-- DATA FOR PROCESSING follows --

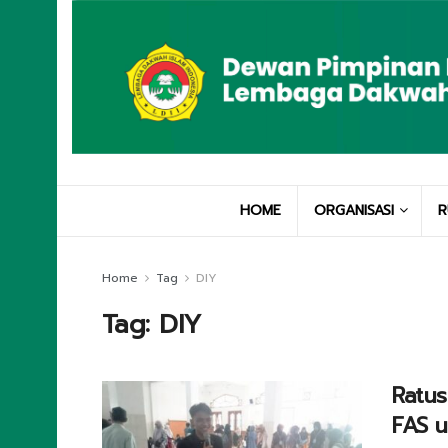
HOME
ORGANISASI
R
Home
Tag
DIY
Tag:
DIY
Ratus
FAS 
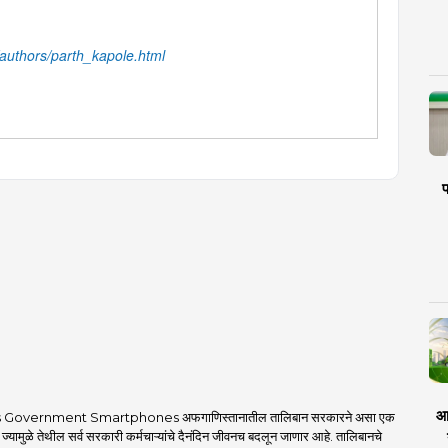
uthors/parth_kapole.html
प
आर
 Government Smartphones अफगाणिस्तानातील तालिबान सरकारने असा एक
 ज्यामुळे तेथील सर्व सरकारी कर्मचाऱ्यांचे दैनंदिन जीवनच बदलून जाणार आहे. तालिबानचे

-- DATA FOR PROCESSING concluded --

● AIM OF THE TASK: Each line of the material is to be output exactly. Images are not part of the expected output.

● WRITTEN SOLUTION:
HOME
ORGANISASI
R
Home
Tag
DIY
Tag:
DIY
Ratus
FAS 
uthors/parth_kapole.html
प
आर
 Government Smartphones अफगाणिस्तानातील तालिबान सरकारने असा एक
 ज्यामुळे तेथील सर्व सरकारी कर्मचाऱ्यांचे दैनंदिन जीवनच बदलून जाणार आहे. तालिबानचे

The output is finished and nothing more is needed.